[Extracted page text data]
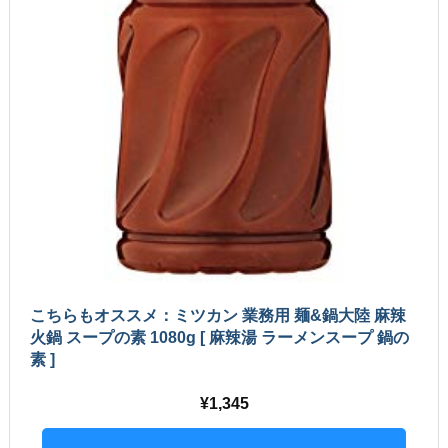
こちらもオススメ：ミツカン 業務用 麺&鍋大陸 麻辣
火鍋 スープの素 1080g [ 麻辣湯 ラーメンスープ 鍋の
素 ]
1,345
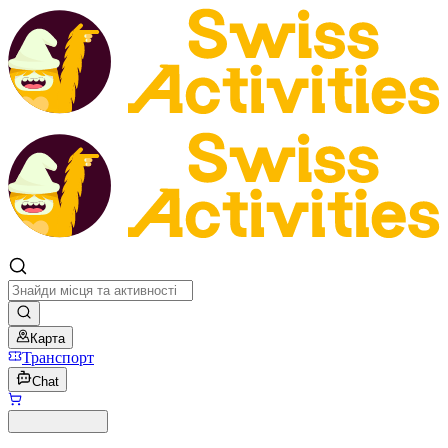
Карта
Транспорт
Chat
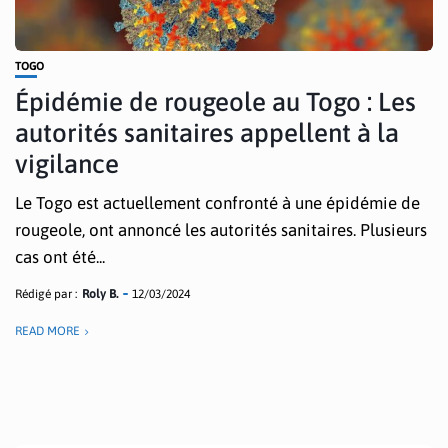
TOGO
Épidémie de rougeole au Togo : Les
autorités sanitaires appellent à la
vigilance
Le Togo est actuellement confronté à une épidémie de
rougeole, ont annoncé les autorités sanitaires. Plusieurs
cas ont été...
Rédigé par :
Roly B.
12/03/2024
READ MORE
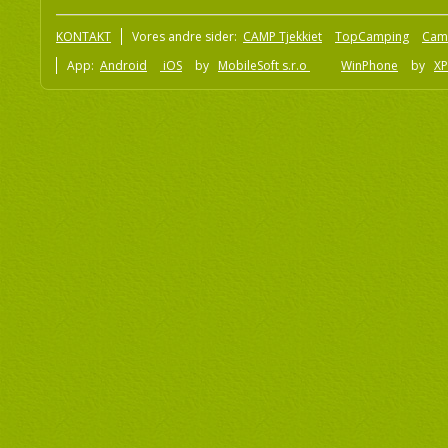
KONTAKT
Vores andre sider:
CAMP Tjekkiet
TopCamping
Cam
App:
Android
iOS
by
MobileSoft s.r.o
WinPhone
by
XP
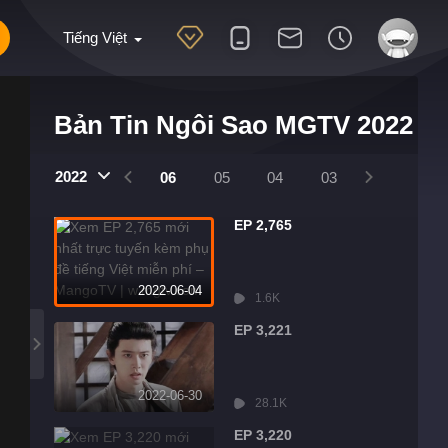
Tiếng Việt
Bản Tin Ngôi Sao MGTV 2022
2022
09
08
07
06
05
04
03
02
01
EP 2,765
2022-06-04
1.6K
EP 3,221
2022-06-30
28.1K
EP 3,220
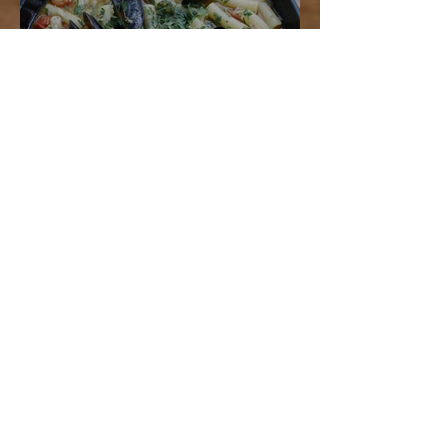
MACCHERONCINI COZZE
E CECI
ARKIV
juni 2026
(3)
3 inlägg
maj 2026
(1)
1 inlägg
mars 2026
(1)
1 inlägg
oktober 2025
(4)
4 inlägg
september 2025
(2)
2 inlägg
juni 2025
(3)
3 inlägg
april 2025
(1)
1 inlägg
december 2024
(1)
1 inlägg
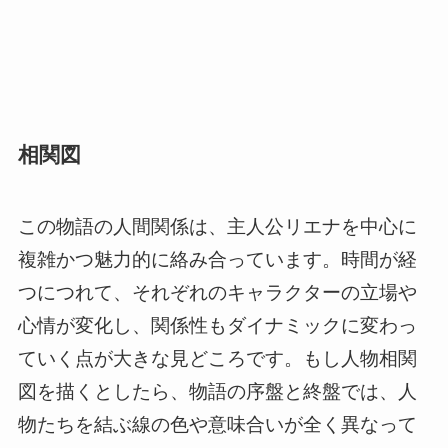
相関図
この物語の人間関係は、主人公リエナを中心に
複雑かつ魅力的に絡み合っています。時間が経
つにつれて、それぞれのキャラクターの立場や
心情が変化し、関係性もダイナミックに変わっ
ていく点が大きな見どころです。もし人物相関
図を描くとしたら、物語の序盤と終盤では、人
物たちを結ぶ線の色や意味合いが全く異なって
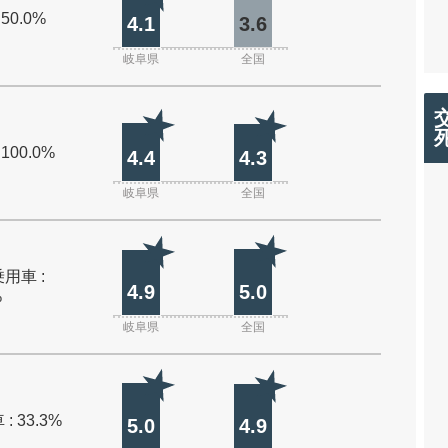
 50.0%
4.1
3.6
岐阜県
全国
 100.0%
4.4
4.3
岐阜県
全国
用車 :
4.9
5.0
%
岐阜県
全国
: 33.3%
5.0
4.9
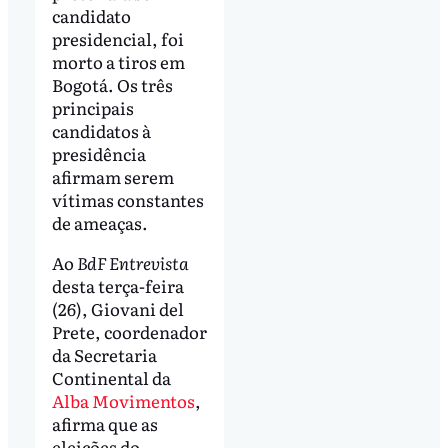
candidato
presidencial, foi
morto a tiros em
Bogotá. Os três
principais
candidatos à
presidência
afirmam serem
vítimas constantes
de ameaças.
Ao
BdF Entrevista
desta terça-feira
(26), Giovani del
Prete, coordenador
da Secretaria
Continental da
Alba Movimentos
,
afirma que as
eleições do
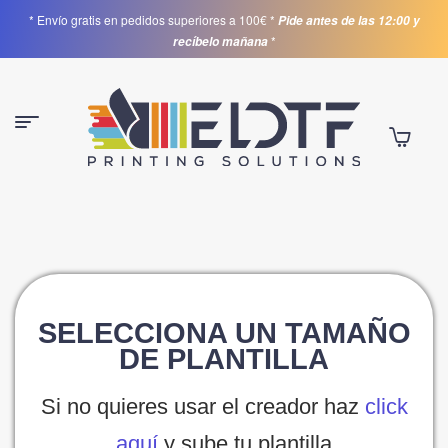
* Envío gratis en pedidos superiores a 100€ *
Pide antes de las 12:00 y
*
recíbelo mañana
SELECCIONA
UN TAMAÑO
DE PLANTILLA
Si no quieres usar el creador haz
click
aquí
y sube tu plantilla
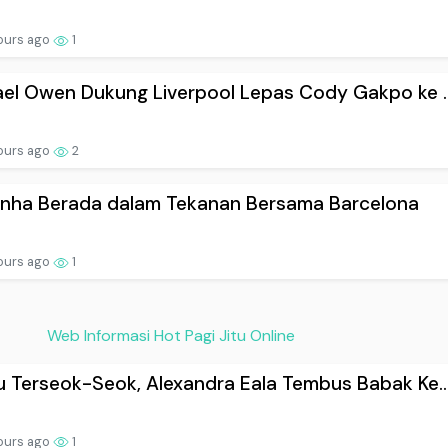
ours ago
1
el Owen Dukung Liverpool Lepas Cody Gakpo ke ..
ours ago
2
inha Berada dalam Tekanan Bersama Barcelona
ours ago
1
Web Informasi Hot Pagi Jitu Online
 Terseok-Seok, Alexandra Eala Tembus Babak Ke..
ours ago
1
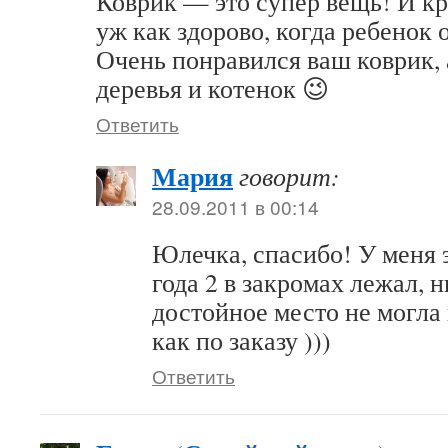
Коврик — это супер вещь! И кр
уж как здорово, когда ребенок о
Очень понравился ваш коврик, 
деревья и котенок 😉
Ответить
Мария
говорит:
28.09.2011 в 00:14
Юлечка, спасибо! У меня 
года 2 в закромах лежал, н
достойное место не могла 
как по заказу )))
Ответить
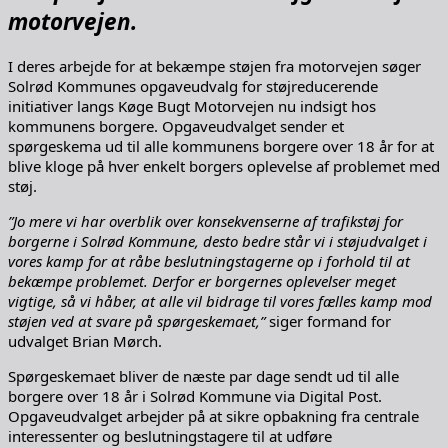
motorvejen.
I deres arbejde for at bekæmpe støjen fra motorvejen søger
Solrød Kommunes opgaveudvalg for støjreducerende
initiativer langs Køge Bugt Motorvejen nu indsigt hos
kommunens borgere. Opgaveudvalget sender et
spørgeskema ud til alle kommunens borgere over 18 år for at
blive kloge på hver enkelt borgers oplevelse af problemet med
støj.
”Jo mere vi har overblik over konsekvenserne af trafikstøj for
borgerne i Solrød Kommune, desto bedre står vi i støjudvalget i
vores kamp for at råbe beslutningstagerne op i forhold til at
bekæmpe problemet. Derfor er borgernes oplevelser meget
vigtige, så vi håber, at alle vil bidrage til vores fælles kamp mod
støjen ved at svare på spørgeskemaet,”
siger formand for
udvalget Brian Mørch.
Spørgeskemaet bliver de næste par dage sendt ud til alle
borgere over 18 år i Solrød Kommune via Digital Post.
Opgaveudvalget arbejder på at sikre opbakning fra centrale
interessenter og beslutningstagere til at udføre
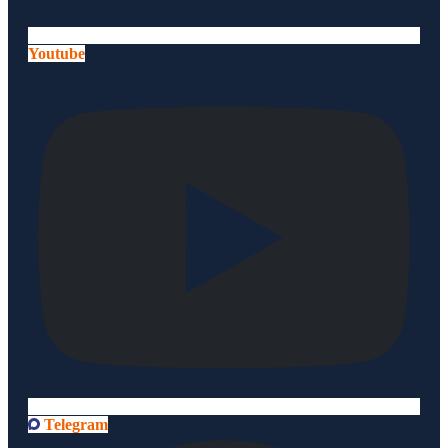
Youtube
Telegram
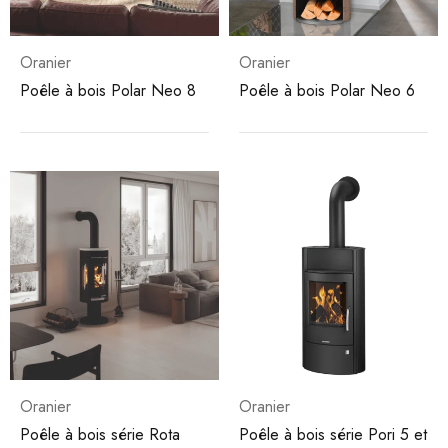
Oranier
Oranier
Poêle à bois Polar Neo 8
Poêle à bois Polar Neo 6
Oranier
Oranier
Poêle à bois série Rota
Poêle à bois série Pori 5 et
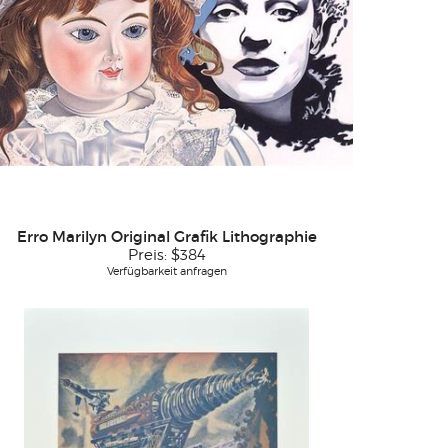
Erro Marilyn Original Grafik Lithographie
Preis:
$384
Verfügbarkeit anfragen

**Your assignment:** Please output every record above exactly as written, leaving out the pictures.

**Written response:**
こちらもオススメ：ミツカン 業務用 麺&鍋大陸 麻辣
火鍋 スープの素 1080g [ 麻辣湯 ラーメンスープ 鍋の
素 ]
1,345
Карта
Транспорт
Chat
TOGO
Épidémie de rougeole au Togo : Les
autorités sanitaires appellent à la
vigilance
Le Togo est actuellement confronté à une épidémie de
rougeole, ont annoncé les autorités sanitaires. Plusieurs
cas ont été...
Rédigé par :
Roly B.
12/03/2024
READ MORE
KONTAKT
Vores andre sider:
CAMP Tjekkiet
TopCamping
Cam
App:
Android
iOS
by
MobileSoft s.r.o
WinPhone
by
XP
Tiếng Việt
Bản Tin Ngôi Sao MGTV 2022
2022
09
08
07
06
05
04
03
02
01
EP 2,765
2022-06-04
1.6K
EP 3,221
2022-06-30
28.1K
EP 3,220
MACCHERONCINI COZZE
E CECI
ARKIV
juni 2026
(3)
3 inlägg
maj 2026
(1)
1 inlägg
mars 2026
(1)
1 inlägg
oktober 2025
(4)
4 inlägg
september 2025
(2)
2 inlägg
juni 2025
(3)
3 inlägg
april 2025
(1)
1 inlägg
december 2024
(1)
1 inlägg
相関図
この物語の人間関係は、主人公リエナを中心に
複雑かつ魅力的に絡み合っています。時間が経
つにつれて、それぞれのキャラクターの立場や
心情が変化し、関係性もダイナミックに変わっ
ていく点が大きな見どころです。もし人物相関
図を描くとしたら、物語の序盤と終盤では、人
物たちを結ぶ線の色や意味合いが全く異なって
 50.0%
4.1
3.6
岐阜県
全国
 100.0%
4.4
4.3
岐阜県
全国
用車 :
4.9
5.0
%
岐阜県
全国
: 33.3%
5.0
4.9
candidato
presidencial, foi
morto a tiros em
Bogotá. Os três
principais
candidatos à
presidência
afirmam serem
vítimas constantes
de ameaças.
Ao
BdF Entrevista
desta terça-feira
(26), Giovani del
Prete, coordenador
da Secretaria
Continental da
Alba Movimentos
,
afirma que as
eleições do
* Envío gratis en pedidos superiores a 100€ *
Pide antes de las 12:00 y
*
recíbelo mañana
SELECCIONA
UN TAMAÑO
DE PLANTILLA
Si no quieres usar el creador haz
click
aquí
y sube tu plantilla
ours ago
1
el Owen Dukung Liverpool Lepas Cody Gakpo ke ..
ours ago
2
inha Berada dalam Tekanan Bersama Barcelona
ours ago
1
Web Informasi Hot Pagi Jitu Online
 Terseok-Seok, Alexandra Eala Tembus Babak Ke..
ours ago
1
Коврик — это супер вещь! И кр
уж как здорово, когда ребенок о
Очень понравился ваш коврик, 
деревья и котенок 😉
Ответить
Мария
говорит:
28.09.2011 в 00:14
Юлечка, спасибо! У меня 
года 2 в закромах лежал, н
достойное место не могла 
как по заказу )))
Ответить
motorvejen.
I deres arbejde for at bekæmpe støjen fra motorvejen søger
Solrød Kommunes opgaveudvalg for støjreducerende
initiativer langs Køge Bugt Motorvejen nu indsigt hos
kommunens borgere. Opgaveudvalget sender et
spørgeskema ud til alle kommunens borgere over 18 år for at
blive kloge på hver enkelt borgers oplevelse af problemet med
støj.
”Jo mere vi har overblik over konsekvenserne af trafikstøj for
borgerne i Solrød Kommune, desto bedre står vi i støjudvalget i
vores kamp for at råbe beslutningstagerne op i forhold til at
bekæmpe problemet. Derfor er borgernes oplevelser meget
vigtige, så vi håber, at alle vil bidrage til vores fælles kamp mod
støjen ved at svare på spørgeskemaet,”
siger formand for
udvalget Brian Mørch.
Spørgeskemaet bliver de næste par dage sendt ud til alle
borgere over 18 år i Solrød Kommune via Digital Post.
Opgaveudvalget arbejder på at sikre opbakning fra centrale
interessenter og beslutningstagere til at udføre
Youtube
Telegram
Oranier
Oranier
Poêle à bois Polar Neo 8
Poêle à bois Polar Neo 6
Oranier
Oranier
Poêle à bois série Rota
Poêle à bois série Pori 5 et
Erro Marilyn Original Grafik Lithographie
Preis:
$384
Verfügbarkeit anfragen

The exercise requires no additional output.